As part of my never-ending quest for quality perfection, I have always sought out equipment to help Hartley Medical ensure the optimum in quality assurance testing. We recently acquired a new instrument of which I am exceedingly proud, and my son Gordon has suggested I talk about it.
More than ten years ago, I considered purchasing an analytical device called a HPLC – High Performance Liquid Chromatography. It’s more than just the latest thing … it is literally straight out of C.S.I. In all the CSI dramas, the lead investigator has a lab person that can tell you the exact number of micrograms of poison in the concoction used for the demise of the latest victim. The HPLC is the equivalent of that guy.
At that time, I was dissuaded by others who cautioned me:
“Don’t do it. You don’t need it … too sophisticated.”
“Too costly to run … and you’ll need to hire a technician just to operate it.”
So I shelved it.
My first exposure to the HPLC was in college when it was introduced in a chemistry lecture. My professor said at the end of the lecture, “The next frontier is HPLC.” I remember saying to myself “I’d really like to be able to do that.”
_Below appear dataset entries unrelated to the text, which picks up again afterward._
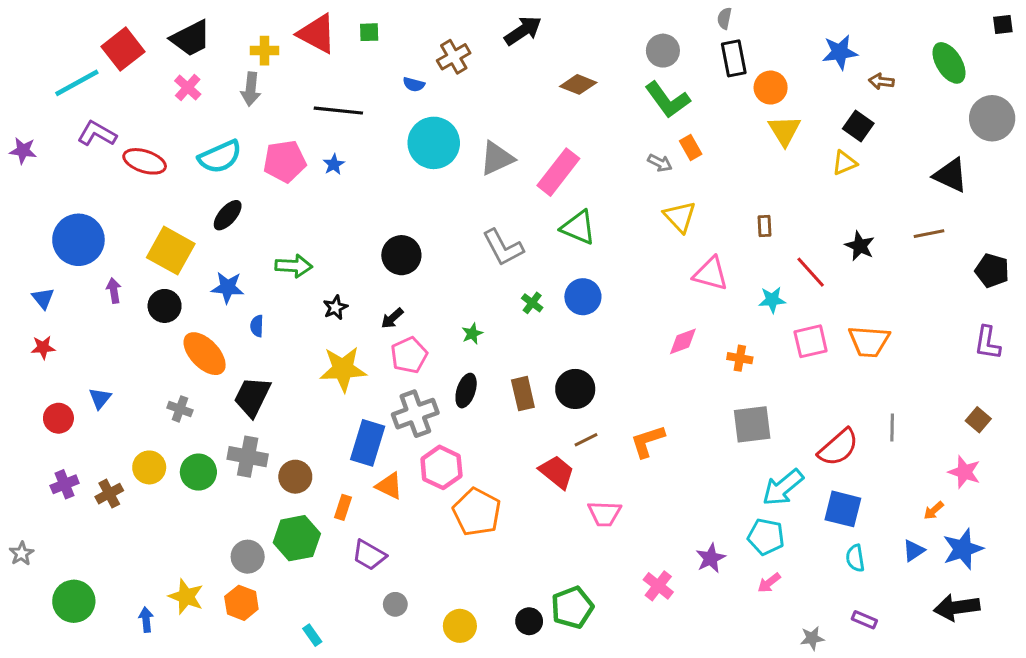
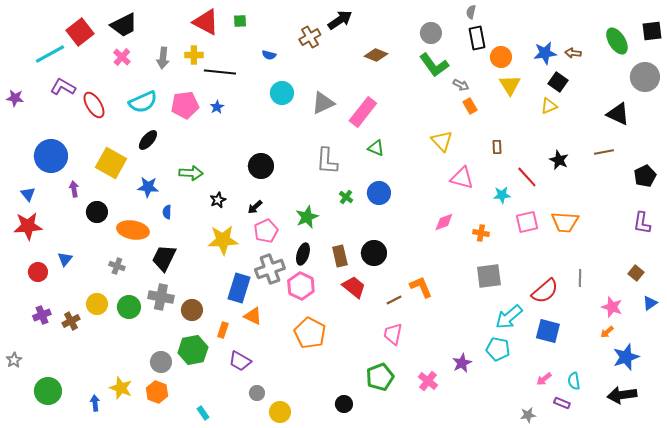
black square: (1003, 24) -> (652, 31), moved, size x1.5
yellow cross: (265, 51) -> (194, 55), moved
blue star: (840, 52) -> (545, 53), moved
brown cross: (454, 57) -> (310, 37), moved
cyan circle: (434, 143) -> (282, 93), size x0.7
orange rectangle: (691, 148) -> (470, 106), moved
red ellipse: (145, 161) -> (94, 105), turned 40
gray arrow: (660, 163) -> (461, 85), moved
green triangle: (578, 227) -> (376, 148), size x0.7
gray L-shape: (503, 247) -> (327, 161), turned 32
black pentagon: (992, 271) -> (645, 176), turned 30
black circle: (165, 306) -> (97, 212), moved
green star: (472, 334) -> (307, 217), size x1.6
red star: (43, 347) -> (28, 226), size x1.8
orange ellipse: (205, 354) -> (133, 230), turned -36
brown line: (586, 440) -> (394, 300), moved
orange L-shape: (648, 441) -> (421, 287), turned 85
pink hexagon: (441, 467) -> (301, 286), moved
red trapezoid: (557, 472) -> (354, 287), moved
pink star: (964, 472) -> (612, 307), moved
pink trapezoid: (604, 514) -> (393, 334), turned 100
blue triangle: (914, 550) -> (650, 303), moved
cyan semicircle: (855, 558) -> (574, 381), moved
pink arrow: (769, 583) -> (544, 379), moved
green pentagon: (572, 607) -> (380, 377), moved
yellow circle: (460, 626) -> (280, 412), moved

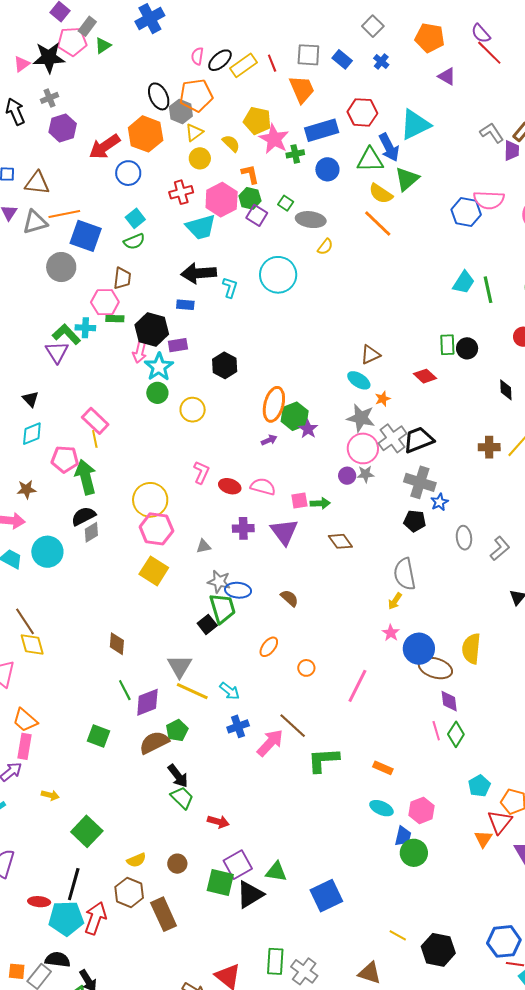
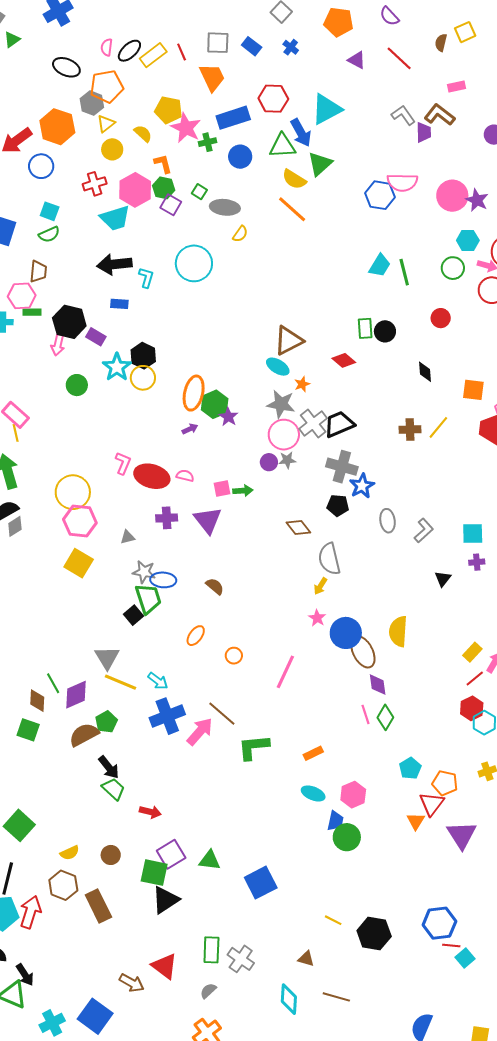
red line: (489, 53) -> (399, 58), moved
black ellipse: (159, 96) -> (66, 67), moved, turned -40
cyan square: (135, 218) -> (50, 211), turned -30
blue rectangle: (185, 305) -> (119, 304), moved
purple rectangle: (178, 345) -> (96, 337), turned 42
brown triangle: (370, 355) -> (289, 341), size x1.5
cyan star: (159, 367) -> (117, 367), moved
yellow circle: (193, 410) -> (143, 378), moved
red ellipse: (230, 486) -> (152, 476), size x1.6
pink semicircle: (263, 487) -> (185, 476), size x0.7
blue star: (439, 502) -> (362, 486), size x1.4
brown diamond: (340, 541) -> (298, 528), moved
brown diamond: (117, 644) -> (37, 701), moved
brown ellipse: (435, 668) -> (363, 652), turned 48
blue cross: (238, 726) -> (167, 716), size x1.6
orange rectangle: (383, 768) -> (313, 753), turned -48
black triangle: (250, 894) -> (165, 900), moved
brown triangle: (370, 973) -> (306, 959), size x0.7

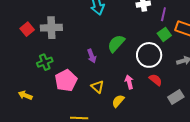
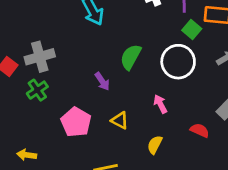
green cross: (45, 62) -> (37, 90), moved
red semicircle: (156, 80) -> (200, 130), moved
yellow semicircle: (118, 101) -> (155, 145), moved

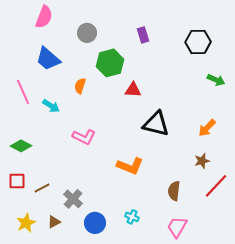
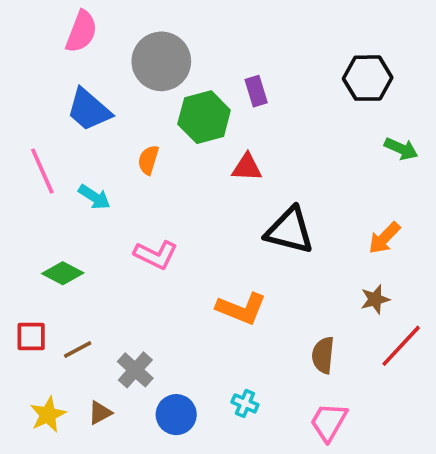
gray circle: (87, 33) -> (161, 61), size x1.6
purple rectangle: (143, 35) -> (256, 91), moved
green diamond: (21, 146) -> (63, 273), moved

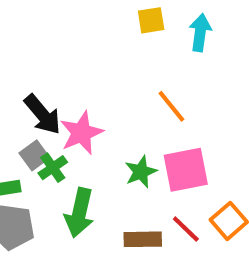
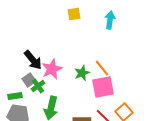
yellow square: (151, 20) -> (74, 14), moved
orange line: (171, 106) -> (102, 68), moved
green star: (141, 172) -> (82, 73), moved

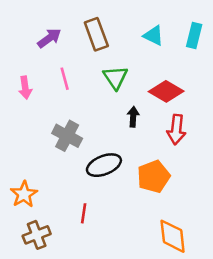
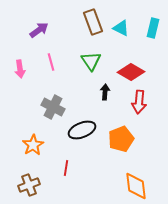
brown rectangle: (96, 34) -> (93, 22), moved
orange star: (24, 194) -> (33, 145), moved

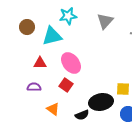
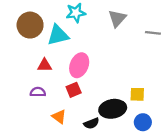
brown circle: (27, 27) -> (30, 25), size x1.5
pink ellipse: (71, 63) -> (79, 65), turned 60
red square: (66, 85) -> (74, 90), turned 32

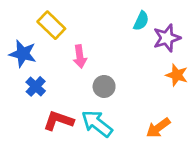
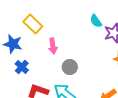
cyan semicircle: (141, 21) -> (96, 21), turned 120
It’s gratifying when the impressions and judgments we make at earlier times in life come back and are confirmed. I’m happy that the goals I developed during my encounters with organic chemistry, and pharmaceutical medicine and technology, are now realized. Twenty years later – at the end of a year-long process of investigation and working with a seasoned pharmaceutical consultant – I took a leap of faith and purchased a state of the art HPLC device.
The dream is now an analytical reality. To my knowledge, Hartley Medical is the only intrathecal drug provider that has this in-house capability.
The HPLC has opened up a whole new world of quantitative analytical chemistry, as well as quality control possibilities. With the HPLC, we can quantify the number of milligrams per unit of volume and the accuracy of final compounding of products for patient administration. We can determine the exact levels of morphine in compounded preparations – and not to the standard plus or minus 10%, but plus or minus 2 to 5 %. We have the ability to tell you exactly how much caffeine is in your morning cup of coffee.
We have often been approached by clinicians and physicians to conduct studies long overdue, but which are now accomplishable. We have achieved a new level of quality control, a new standard of accuracy … and yet we’ve still only scratched the surface of possibility and potential. I look forward in the months ahead to keeping you informed of our progress.